**Directions for this task:** From the entries below, transcribe exactly the lines between the line holding "Главное только обладать" and the line holding "лесу, была выбрана краска хаки, которой было", inclusive; skip all other lines.

**Extracted records:**

>>>>>

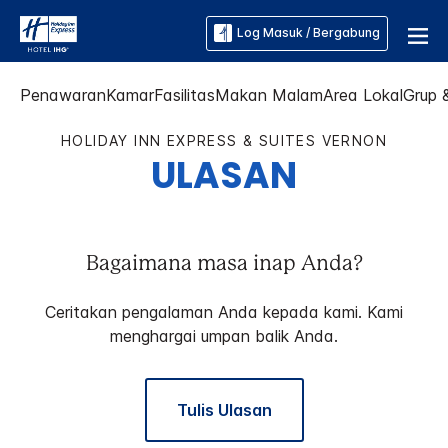
Log Masuk / Bergabung
Penawaran
Kamar
Fasilitas
Makan Malam
Area Lokal
Grup 
HOLIDAY INN EXPRESS & SUITES
VERNON
ULASAN
Bagaimana masa inap Anda?
Ceritakan pengalaman Anda kepada kami. Kami
menghargai umpan balik Anda.
Tulis Ulasan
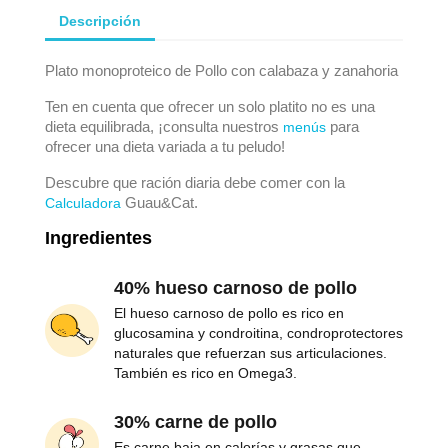
Descripción
Plato monoproteico de Pollo con calabaza y zanahoria
Ten en cuenta que ofrecer un solo platito no es una
dieta equilibrada, ¡consulta nuestros
para
menús
ofrecer una dieta variada a tu peludo!
Descubre que ración diaria debe comer con la
Guau&Cat.
Calculadora
Ingredientes
40% hueso carnoso de pollo
El hueso carnoso de pollo es rico en
glucosamina y condroitina, condroprotectores
naturales que refuerzan sus articulaciones.
También es rico en Omega3.
30% carne de pollo
Es carne baja en calorías y grasas que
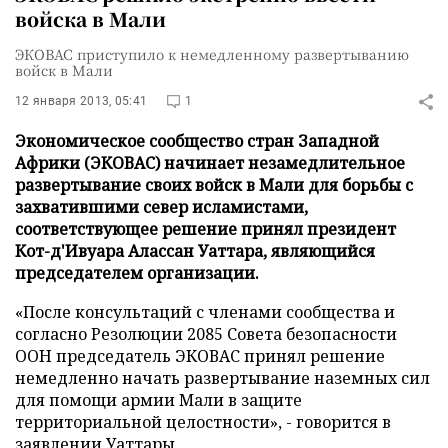
войска в Мали
ЭКОВАС приступило к немедленному развертыванию
войск в Мали
12 января 2013, 05:41
1
Экономическое сообщество стран Западной
Африки (ЭКОВАС) начинает незамедлительное
развертывание своих войск в Мали для борьбы с
захватившими север исламистами,
соответствующее решение принял президент
Кот-д'Ивуара Алассан Уаттара, являющийся
председателем организации.
«После консультаций с членами сообщества и
согласно Резолюции 2085 Совета безопасности
ООН председатель ЭКОВАС принял решение
немедленно начать развертывание наземных сил
для помощи армии Мали в защите
территориальной целостности», - говорится в
заявлении Уаттары.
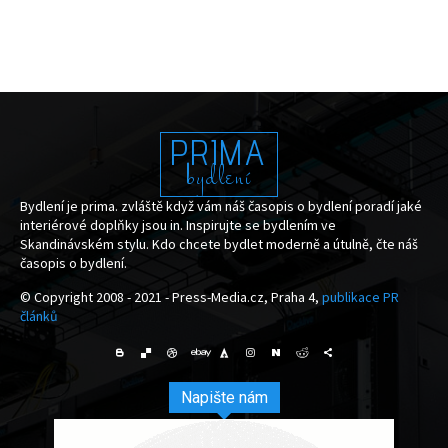
PRIMA
bydlení
Bydlení je prima. zvláště když vám náš časopis o bydlení poradí jaké
interiérové doplňky jsou in. Inspirujte se bydlením ve
Skandinávském stylu. Kdo chcete bydlet moderně a útulně, čte náš
časopis o bydlení.
© Copyright 2008 - 2021 - Press-Media.cz, Praha 4,
publikace PR
článků
Napište nám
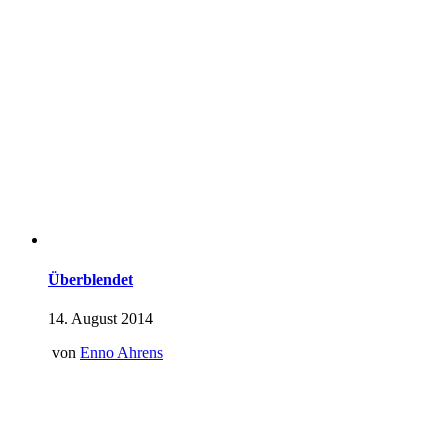
Überblendet
14. August 2014
von
Enno Ahrens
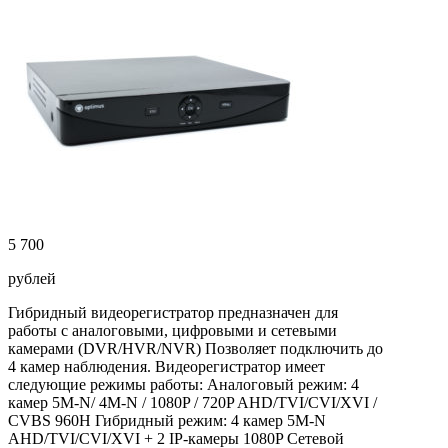
5 700
рублей
Гибридный видеорегистратор предназначен для
работы с аналоговыми, цифровыми и сетевыми
камерами (DVR/HVR/NVR) Позволяет подключить до
4 камер наблюдения. Видеорегистратор имеет
следующие режимы работы: Аналоговый режим: 4
камер 5M-N/ 4M-N / 1080P / 720P AHD/TVI/CVI/XVI /
CVBS 960Н Гибридный режим: 4 камер 5M-N
AHD/TVI/CVI/XVI + 2 IP-камеры 1080P Сетевой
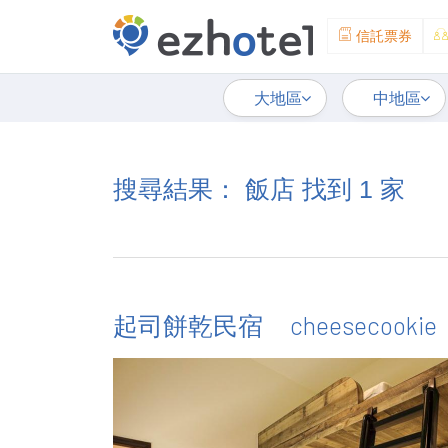
信託票券
大地區
中地區
搜尋結果： 飯店 找到 1 家
cheesecookie
起司餅乾民宿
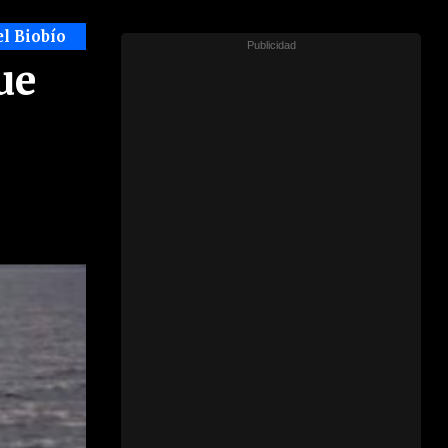
el Biobío
ue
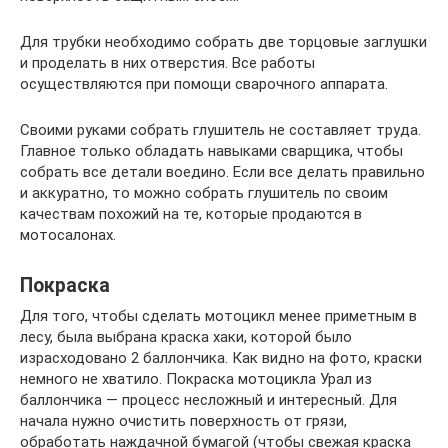
Для трубки необходимо собрать две торцовые заглушки
и проделать в них отверстия. Все работы
осуществляются при помощи сварочного аппарата.
Своими руками собрать глушитель не составляет труда.
Главное только обладать навыками сварщика, чтобы
собрать все детали воедино. Если все делать правильно
и аккуратно, то можно собрать глушитель по своим
качествам похожий на те, которые продаются в
мотосалонах.
Покраска
Для того, чтобы сделать мотоцикл менее приметным в
лесу, была выбрана краска хаки, которой было
израсходовано 2 баллончика. Как видно на фото, краски
немного не хватило. Покраска мотоцикла Урал из
баллончика — процесс несложный и интересный. Для
начала нужно очистить поверхность от грязи,
обработать наждачной бумагой (чтобы свежая краска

<<<<<

**Output below:**
Главное только обладать навыками сварщика, чтобы
собрать все детали воедино. Если все делать правильно
и аккуратно, то можно собрать глушитель по своим
качествам похожий на те, которые продаются в
мотосалонах.
Покраска
Для того, чтобы сделать мотоцикл менее приметным в
лесу, была выбрана краска хаки, которой было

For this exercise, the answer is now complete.